What is the 50% rule in real estate investing? ›

The 50% rule or 50 rule in real estate says that half of the gross income generated by a rental property should be allocated to operating expenses when determining profitability. The rule is designed to help investors avoid the mistake of underestimating expenses and overestimating profits.

What is the average holding period for real estate? ›

Sponsors generally target a hold period of 3-5 years, although some investments target as long as 10 years.

What is the 1 rule for investment property? ›

For a potential investment to pass the 1% rule, its monthly rent must equal at least 1% of the purchase price. If you want to buy an investment property, the 1% rule can be a helpful tool for finding the right property to achieve your investment goals.

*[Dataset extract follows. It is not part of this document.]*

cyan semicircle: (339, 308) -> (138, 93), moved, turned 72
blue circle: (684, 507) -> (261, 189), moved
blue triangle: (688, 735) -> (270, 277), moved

What is the 2 rule for investment properties? ›

What Is the 2% Rule in Real Estate? The 2% rule is a rule of thumb that determines how much rental income a property should theoretically be able to generate. Following the 2% rule, an investor can expect to realize a positive cash flow from a rental property if the monthly rent is at least 2% of the purchase price.

What is the 7 year rule for investments? ›

Let's say your initial investment is $100,000—meaning that's how much money you are able to invest right now—and your goal is to grow your portfolio to $1 million. Assuming long-term market returns stay more or less the same, the Rule of 72 tells us that you should be able to double your money every 7.2 years.

What is a good ROI on rental property? ›

In general, a good ROI on rental properties is between 5-10% which compares to the average investment return from stocks. However, there are plenty of factors that affect ROI. A higher ROI often also comes with higher risks, so it's important to compare the reward with the risks.

How much profit should you make on a rental property? ›

Generally, a good ROI for rental property is considered to be around 8 to 12% or higher. However, many investors aim for even higher returns. It's important to remember that ROI isn't the only factor to consider while evaluating the profitability of a rental property investment.

What is the best holding structure for real estate? ›

LLC. A limited liability company (LLC) is a common entity choice for real estate investors and offers many advantages. Choosing this structure for your real estate investment business allows you to limit your personal liability in the business to the money you contribute and the debts you co-sign for.

How long does it take to break even in real estate? ›

In the final step, the real estate investment payback period can be estimated by dividing the property value by the annual return, which implies that the time required by the commercial property to reach its break-even point and start generating a profit is approximately 8 years.

What is the rule of 72 in real estate? ›

Just take the number 72 and divide it by the interest rate you hope to earn. That number gives you the approximate number of years it will take for your investment to double.

How long to keep investment property before selling? ›

How long should I keep an investment property? Generally, it is best to wait at least a year after you purchase a property to sell it.

How long before a rental property is profitable? ›

Most of the time, you can get positive cash flow right from day one with your rental. Figuring out your profit for the year is a matter of taking how much rent comes in and subtract how much money goes out for expenses like taxes, insurance, and mortgage payments. What you're left with is your profit for the year.

How long should I hold my investments? ›

Though there is no ideal time for holding stock, you should stay invested for at least 1-1.5 years. If you see the stock price of your share booming, you will have the question of how long do you have to hold stock? Remember, if it is zooming today, what will be its price after ten years?

How long should you leave an investment for? ›

Investing comes with risk, as the value of your investments can go down as well as up. If you decide to do it, it's recommended you invest for the long term (five years or more), as the longer you invest, the longer you have to ride out any bumps in the market.